The Geometry of Noise: Why Diffusion Models Don't Need Noise Conditioning

2026-02-20Machine Learning

Machine LearningComputer Vision and Pattern Recognition
AI summary

The authors explore autonomous generative models that do not explicitly use noise levels during training. They clarify that these models effectively perform a type of gradient flow on a 'Marginal Energy' landscape, which represents the combined effect of all noise levels. Although this landscape has sharp singularities near real data, the models learn a way to smooth out these problematic areas, making sampling stable. They also identify why certain model designs fail by amplifying errors, and show that using velocity-based approaches helps keep predictions stable.
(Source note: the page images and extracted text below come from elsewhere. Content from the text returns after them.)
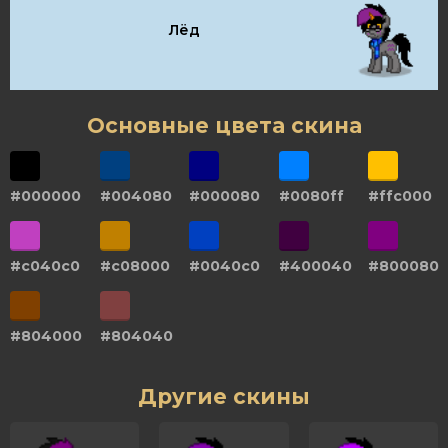
Лёд
Основные цвета скина
#000000
#004080
#000080
#0080ff
#ffc000
#c040c0
#c08000
#0040c0
#400040
#800080
#804000
#804040
Другие скины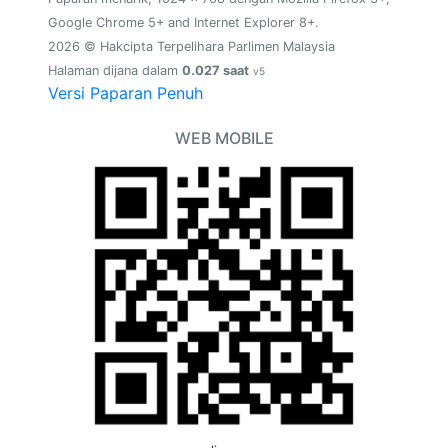
Google Chrome 5+ and Internet Explorer 8+.
2026 © Hakcipta Terpelihara Parlimen Malaysia
Halaman dijana dalam
0.027 saat
v5
Versi Paparan Penuh
WEB MOBILE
autonomous generative modelsMarginal EnergyRiemannian gradient flownoise-agnostic modelingdata manifoldblind diffusionparameterization stabilityvelocity-based modelsnoise-level estimationgradient singularity
Authors
Mojtaba Sahraee-Ardakan, Mauricio Delbracio, Peyman Milanfar
Abstract
Autonomous (noise-agnostic) generative models, such as Equilibrium Matching and blind diffusion, challenge the standard paradigm by learning a single, time-invariant vector field that operates without explicit noise-level conditioning. While recent work suggests that high-dimensional concentration allows these models to implicitly estimate noise levels from corrupted observations, a fundamental paradox remains: what is the underlying landscape being optimized when the noise level is treated as a random variable, and how can a bounded, noise-agnostic network remain stable near the data manifold where gradients typically diverge? We resolve this paradox by formalizing Marginal Energy, $E_{\text{marg}}(\mathbf{u}) = -\log p(\mathbf{u})$, where $p(\mathbf{u}) = \int p(\mathbf{u}|t)p(t)dt$ is the marginal density of the noisy data integrated over a prior distribution of unknown noise levels. We prove that generation using autonomous models is not merely blind denoising, but a specific form of Riemannian gradient flow on this Marginal Energy. Through a novel relative energy decomposition, we demonstrate that while the raw Marginal Energy landscape possesses a $1/t^p$ singularity normal to the data manifold, the learned time-invariant field implicitly incorporates a local conformal metric that perfectly counteracts the geometric singularity, converting an infinitely deep potential well into a stable attractor. We also establish the structural stability conditions for sampling with autonomous models. We identify a ``Jensen Gap'' in noise-prediction parameterizations that acts as a high-gain amplifier for estimation errors, explaining the catastrophic failure observed in deterministic blind models. Conversely, we prove that velocity-based parameterizations are inherently stable because they satisfy a bounded-gain condition that absorbs posterior uncertainty into a smooth geometric drift.